If Robert had found the door locked against him and his portmanteau thrown into the corridor, he would have taken it for a good sign, picked up his clothes and found a random stranger willing to share for sixpence. But the door swung open at his touch.

He edged forward gingerly, expecting the chamber pot to be thrown in his face or to confront the business end of a cocked pistol. Instead he found Hal sitting on the bed, a coatless shoulder wedged into the far corner of the room.

Cheek pressed against the wall, Hal gazed out of the small dormer window over the rooftops of the town, his legs drawn in tight, arms around his knees. He turned his head no more than an inch to look at Robert and say softly, heavily, “You bastard.”

Nerved up to meet anger, Robert shivered at the tone of despair.

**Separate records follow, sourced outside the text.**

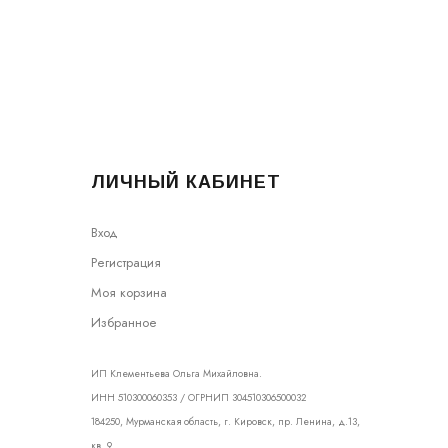
ЛИЧНЫЙ КАБИНЕТ
Вход
Регистрация
Моя корзина
Избранное
ИП Клементьева Ольга Михайловна.
ИНН 510300060353 / ОГРНИП 304510306500032
184250, Мурманская область, г. Кировск, пр. Ленина, д.13,
кв. 9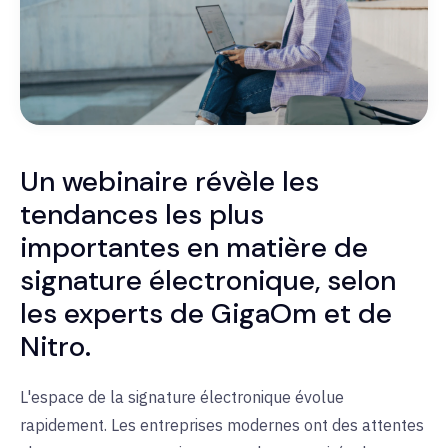
Un webinaire révèle les
tendances les plus
importantes en matière de
signature électronique, selon
les experts de GigaOm et de
Nitro.
L'espace de la signature électronique évolue
rapidement. Les entreprises modernes ont des attentes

Had he pushed the knife in too far? “I’m sorry,” he said, “but you needed to know.”

“I needed to be publicly humiliated? I needed…I needed my heart broken? Yes, of course I did. How altruistic of you. For I’m sure you did it entirely for my good, and not for your own. Is that rum?”

Robert looked at the forgotten bottle, startled to find it dangling from his fingers. “Yes. Here,” he said, and passed it over.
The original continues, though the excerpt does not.